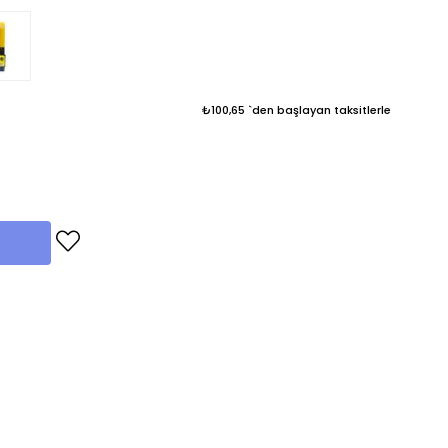
₺100,65
`den başlayan taksitlerle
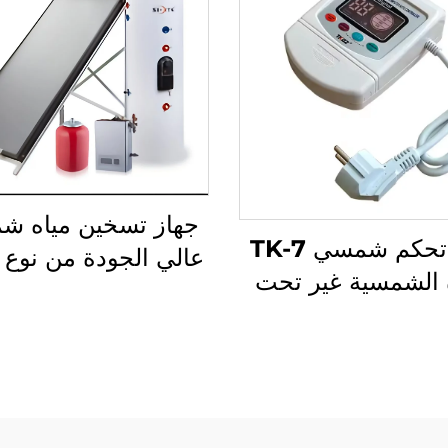
جهاز تسخين مياه 
جهاز تحكم شمسي TK-7
ه الشمسية غير تحت
لوحة مسطحة مقس
الضغط
سهل التركيب في اله
الطلق خزان غير م
غير مباشر من الفول
المقاوم للصدأ مع ل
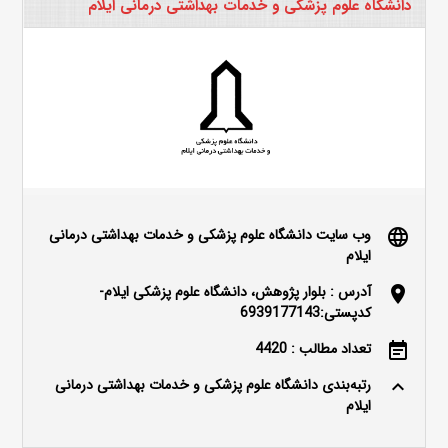
دانشگاه علوم پزشکی و خدمات بهداشتی درمانی ایلام
وب سایت دانشگاه علوم پزشکی و خدمات بهداشتی درمانی
language
ایلام
آدرس : بلوار پژوهش، دانشگاه علوم پزشکی ایلام-
location_on
کدپستی:6939177143
تعداد مطالب : 4420
event_note
رتبه‌بندی دانشگاه علوم پزشکی و خدمات بهداشتی درمانی
keyboard_arrow_up
ایلام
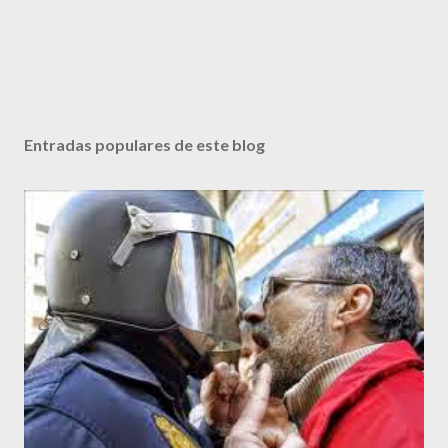
Entradas populares de este blog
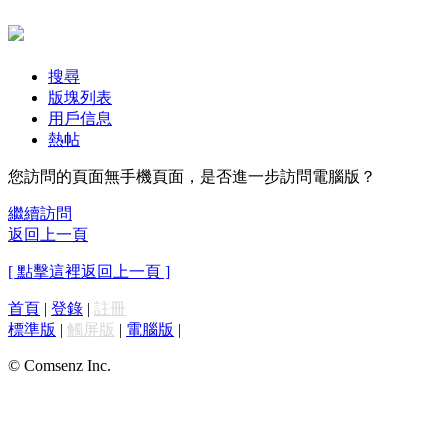
搜尋
版塊列表
用戶信息
熱帖
您訪問的頁面無手機頁面，是否進一步訪問電腦版？
繼續訪問
返回上一頁
[ 點擊這裡返回上一頁 ]
首頁
|
登錄
|
註冊
標準版
|
觸屏版
|
電腦版
|
© Comsenz Inc.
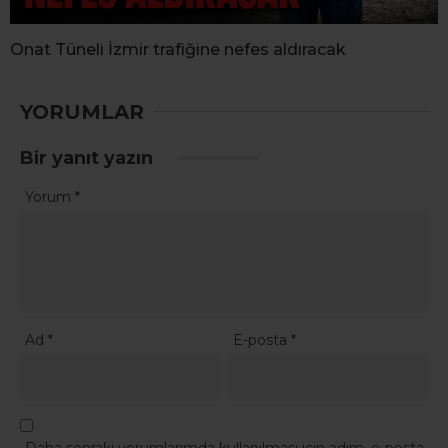
Onat Tüneli İzmir trafiğine nefes aldıracak
YORUMLAR
Bir yanıt yazın
Yorum
*
Ad
*
E-posta
*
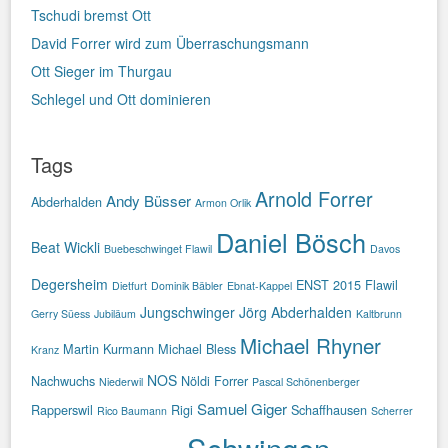
Tschudi bremst Ott
David Forrer wird zum Überraschungsmann
Ott Sieger im Thurgau
Schlegel und Ott dominieren
Tags
Arnold Forrer
Andy Büsser
Abderhalden
Armon Orlik
Daniel Bösch
Beat Wickli
Buebeschwinget Flawil
Davos
Degersheim
ENST 2015
Flawil
Dietfurt
Dominik Bäbler
Ebnat-Kappel
Jungschwinger
Jörg Abderhalden
Gerry Süess
Jubiläum
Kaltbrunn
Michael Rhyner
Martin Kurmann
Michael Bless
Kranz
NOS
Nachwuchs
Nöldi Forrer
Niederwil
Pascal Schönenberger
Samuel Giger
Rapperswil
Rigi
Schaffhausen
Rico Baumann
Scherrer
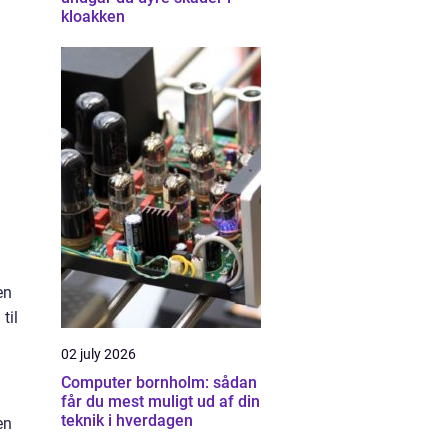
kloakken
en
til
02 july 2026
Computer bornholm: sådan
får du mest muligt ud af din
teknik i hverdagen
en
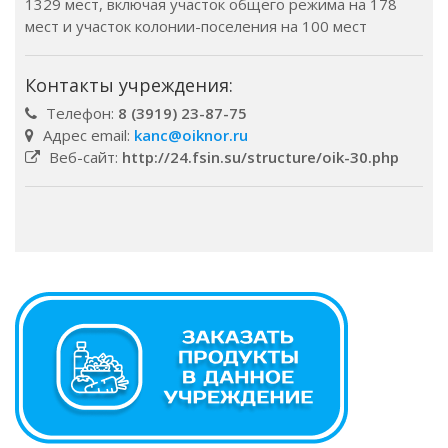
1329 мест, включая участок общего режима на 178
мест и участок колонии-поселения на 100 мест
Контакты учреждения:
Телефон:
8 (3919) 23-87-75
Адрес email:
kanc@oiknor.ru
Веб-сайт:
http://24.fsin.su/structure/oik-30.php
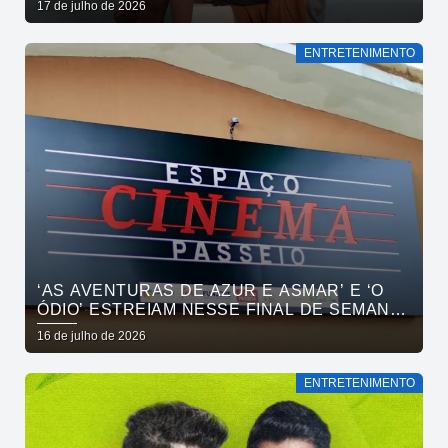
17 de julho de 2026
ENTRETENIMENTO
‘AS AVENTURAS DE AZUR E ASMAR’ E ‘O
ÓDIO’ ESTREIAM NESSE FINAL DE SEMANA
NO CINEMA PASSEIO
16 de julho de 2026
ENTRETENIMENTO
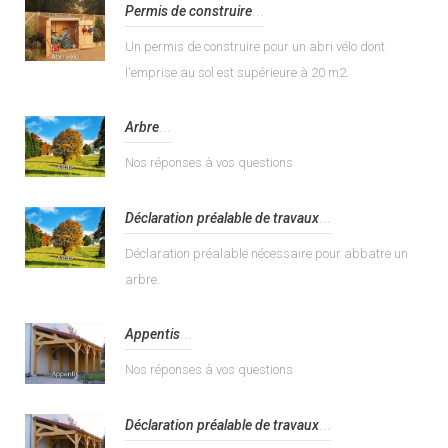
Permis de construire
...
Un permis de construire pour un abri vélo dont
l'emprise au sol est supérieure à 20 m2.
Arbre
...
Nos réponses à vos questions
Déclaration préalable de travaux
...
Déclaration préalable nécessaire pour abbatre un
arbre.
Appentis
...
Nos réponses à vos questions
Déclaration préalable de travaux
...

» **Task requirements**: Set the listing down verbatim, excluding pictures.

» **Expected answer**:
₺100,65
`den başlayan taksitlerle
جهاز تسخين مياه 
جهاز تحكم شمسي TK-7
ه الشمسية غير تحت
لوحة مسطحة مقس
الضغط
سهل التركيب في اله
الطلق خزان غير م
غير مباشر من الفول
المقاوم للصدأ مع ل
دانشگاه علوم پزشکی و خدمات بهداشتی درمانی ایلام
وب سایت دانشگاه علوم پزشکی و خدمات بهداشتی درمانی
language
ایلام
آدرس : بلوار پژوهش، دانشگاه علوم پزشکی ایلام-
location_on
کدپستی:6939177143
تعداد مطالب : 4420
event_note
رتبه‌بندی دانشگاه علوم پزشکی و خدمات بهداشتی درمانی
keyboard_arrow_up
ایلام
Entradas populares de este blog
搜尋
版塊列表
用戶信息
熱帖
您訪問的頁面無手機頁面，是否進一步訪問電腦版？
繼續訪問
返回上一頁
[ 點擊這裡返回上一頁 ]
首頁
|
登錄
|
註冊
標準版
|
觸屏版
|
電腦版
|
© Comsenz Inc.
Onat Tüneli İzmir trafiğine nefes aldıracak
YORUMLAR
Bir yanıt yazın
Yorum
*
Ad
*
E-posta
*
Tschudi bremst Ott
David Forrer wird zum Überraschungsmann
Ott Sieger im Thurgau
Schlegel und Ott dominieren
Tags
Arnold Forrer
Andy Büsser
Abderhalden
Armon Orlik
Daniel Bösch
Beat Wickli
Buebeschwinget Flawil
Davos
Degersheim
ENST 2015
Flawil
Dietfurt
Dominik Bäbler
Ebnat-Kappel
Jungschwinger
Jörg Abderhalden
Gerry Süess
Jubiläum
Kaltbrunn
Michael Rhyner
Martin Kurmann
Michael Bless
Kranz
NOS
Nachwuchs
Nöldi Forrer
Niederwil
Pascal Schönenberger
Samuel Giger
Rapperswil
Rigi
Schaffhausen
Rico Baumann
Scherrer
kloakken
en
til
02 july 2026
Computer bornholm: sådan
får du mest muligt ud af din
teknik i hverdagen
en
1329 мест, включая участок общего режима на 178
мест и участок колонии-поселения на 100 мест
Контакты учреждения:
Телефон:
8 (3919) 23-87-75
Адрес email:
kanc@oiknor.ru
Веб-сайт:
http://24.fsin.su/structure/oik-30.php
17 de julho de 2026
ENTRETENIMENTO
‘AS AVENTURAS DE AZUR E ASMAR’ E ‘O
ÓDIO’ ESTREIAM NESSE FINAL DE SEMANA
NO CINEMA PASSEIO
16 de julho de 2026
ENTRETENIMENTO
Permis de construire
...
Un permis de construire pour un abri vélo dont
l'emprise au sol est supérieure à 20 m2.
Arbre
...
Nos réponses à vos questions
Déclaration préalable de travaux
...
Déclaration préalable nécessaire pour abbatre un
arbre.
Appentis
...
Nos réponses à vos questions
Déclaration préalable de travaux
...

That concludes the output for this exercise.